Lá acordaram outra vez Inácio, logo agora que ia ser entrevistado para a televisão. Não o deixavam em paz. Cambada de invejosos, remoía entre dentes Inácio, ruminando como uma vaca impropérios que iam e vinham das suas entranhas, sem que nunca saíssem da sua boca. Eles veriam como elas mordem no dia em que saísse da praça em ombros, aclamado por um país inteiro. Nem sequer tinha a compreensão do pai ou do irmão, mais velho apenas um ano, também eles ligados ao ofício do gado bravo. Apenas gozavam com ele.

– Com essa tua dicção, quando muito chegas a rabejador, mas jamais irás à cara do toiro.

Como se a dicção tivesse relação direta com a coragem e a foiteza que sentia sobrarem-lhe no peito. Rabejador, pois sim. O rabejador é uma espécie de guarda-redes para os forcados, e ele, Inácio Boaventura Petinga seria ponta de lança, o melhor goleador da equipa. Eles veriam, e não tardaria muito. Já fazia parte do grupo de forcados da zona e logo que tivesse tempo veria o que queria dizer dicção, no velho dicionário do avô, que isto mais vale estar-se preparado. Isso, caso não se distraísse e pegasse na lombada do lado, toda ela ocupada com as palavras ‘Toiros Bravos’, para a qual acabava sempre por resvalar a sua mão, comandada à distância por um ímpeto que não controlava. Acabava sempre agarrado às fotos de lides bravas, às histórias daquela classe de homens a que sabia pertencer. Aliás, já pertencia. Já era forcado no grupo da zona.

– Qual zona, Inácio?

A pergunta, repetida à exaustão, percebeu-o depois, servia apenas para o humilhar, para o fazer repetir infinitamente uma palavra que não conseguia pronunciar e fazer rir todos aqueles que se reuniam, vezes sem conta, a ouvir a mesma resposta:

– Co-uche. Forcados de Co-uche.

A risota não tardava e ele não entendia porque achavam tão estapafúrdios os seus sonhos. Para ele, a mãe pretendia um curso de agronomia, o pai já se satisfazia se ele tivesse cabeça para dar continuidade ao trabalho de campino, que ocupava há já demasiadas gerações para cálculos matemáticos quase todos os homens da família. Todos exceto o irmão. Este vivia desejoso de fazer 18 anos para se pisgar dali e jamais entendeu o fascínio de Inácio por uma atividade em fim de ciclo, bárbara e primitiva que, em seu entender, fascinava apenas os básicos e impiedosos herdeiros de uma atividade criminosa. O irmão estava sempre do lado do toiro. Fosse ele qual fosse. Nem pareciam nascidos dos mesmos pais, do mesmo local.

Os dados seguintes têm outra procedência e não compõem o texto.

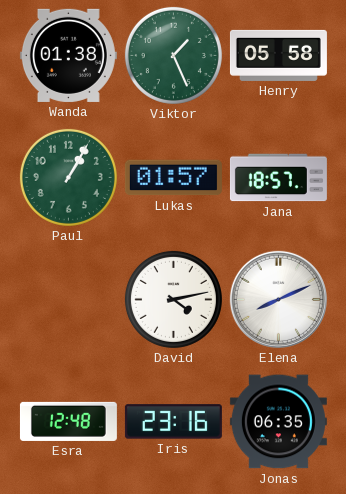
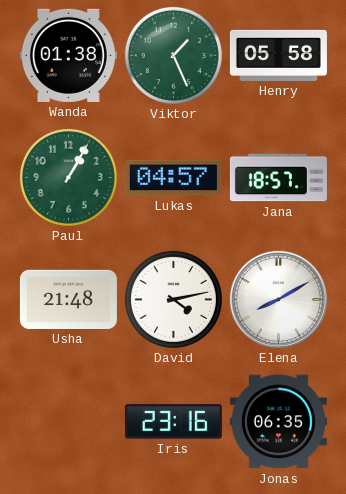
Lukas: 01:57 -> 04:57
Usha: none -> 21:48
Elena: 8:11 -> 8:10
Esra: 12:48 -> none
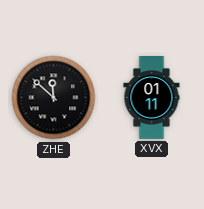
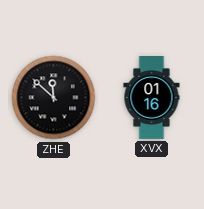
XVX: 01:11 -> 01:16
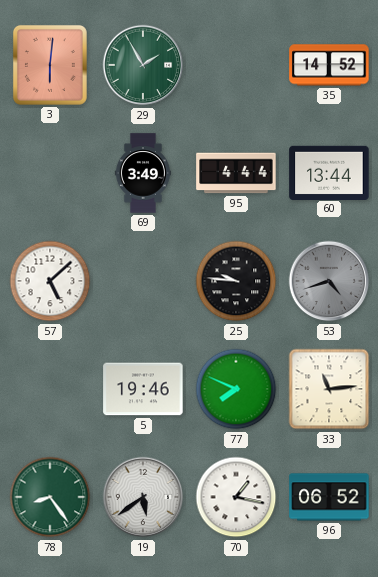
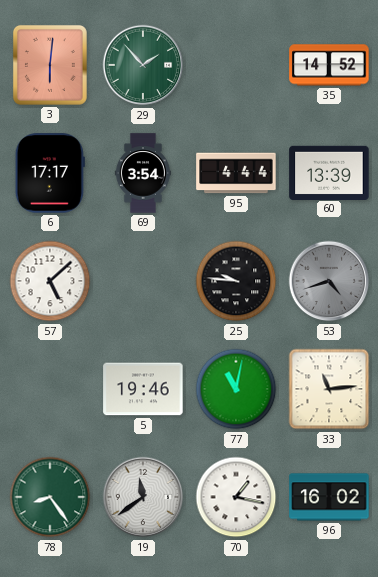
29: 1:55 -> 1:53
6: none -> 17:17
69: 3:49 -> 3:54
60: 13:44 -> 13:39
77: 7:49 -> 11:02
19: 5:39 -> 11:39
96: 06:52 -> 16:02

– O futuro é outra coisa, Inácio. O futuro pode ser o que quiseres menos isto. Além disso, tens esse problema de dicção. Jamais de deixarão pegar um toiro, pá. Vê se atinas!

Sempre a maldita da dicção. Quer o pai, que morria de vergonha das incapacidades do filho mais novo, e da recusa do filho mais velho, que renegava as suas origens e todo o passado dos Petinga, quer o irmão, que se envergonhava pela sua predileção arcaica pelo mundo dos toiros, a verdade é que Inácio não parecia agradar a quem quer que fosse. Talvez a mãe fosse sincera, quando lhe dizia, de quando em quando, que queria apenas o melhor para ele. Mas como pode o melhor ser contrário àquilo que nos vai no peito? Não pode, era a resposta que Inácio repetia para si mesmo, longe de ouvidos moucos e pouco empáticos. Longe de bocas cheias de dicção. Como a do irmão, que esfregava na sua ignorância de simplório, coisas que nem sempre entendia.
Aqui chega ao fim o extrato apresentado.